> [WHAT YOU WILL DO]:
Once you have located the line containing "Klingt natürlich im" in the material below, return it exactly along with each line after it through the line containing "nal zirkulierender Großproduktionen, deren".
________
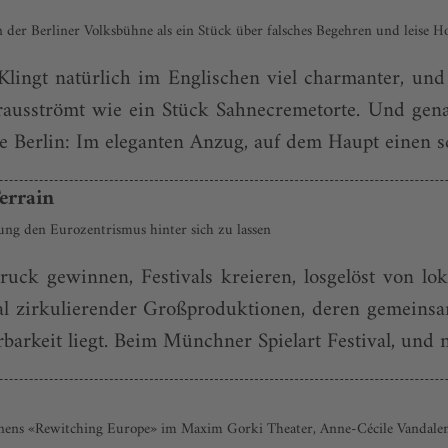
der Berliner Volksbühne als ein Stück über falsches Begehren und leise 
Klingt natürlich im Englischen viel charmanter, un
usströmt wie ein Stück Sahnecremetorte. Und genau 
 Berlin: Im eleganten Anzug, auf dem Haupt einen sc
errain
ung den Euro­zentrismus hinter sich zu lassen
uck gewinnen, Festivals kreieren, losgelöst von lok
nal zirkulierender Großproduktionen, deren gemeinsa
arkeit liegt. Beim Münchner Spielart Festival, und ni
Ronens «Rewitching Europe» im Maxim Gorki Theater, Anne-Cécile Vandal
________
> [RESPONSE TO THIS TASK]:
Klingt natürlich im Englischen viel charmanter, un
usströmt wie ein Stück Sahnecremetorte. Und genau 
 Berlin: Im eleganten Anzug, auf dem Haupt einen sc
errain
ung den Euro­zentrismus hinter sich zu lassen
uck gewinnen, Festivals kreieren, losgelöst von lok
nal zirkulierender Großproduktionen, deren gemeinsa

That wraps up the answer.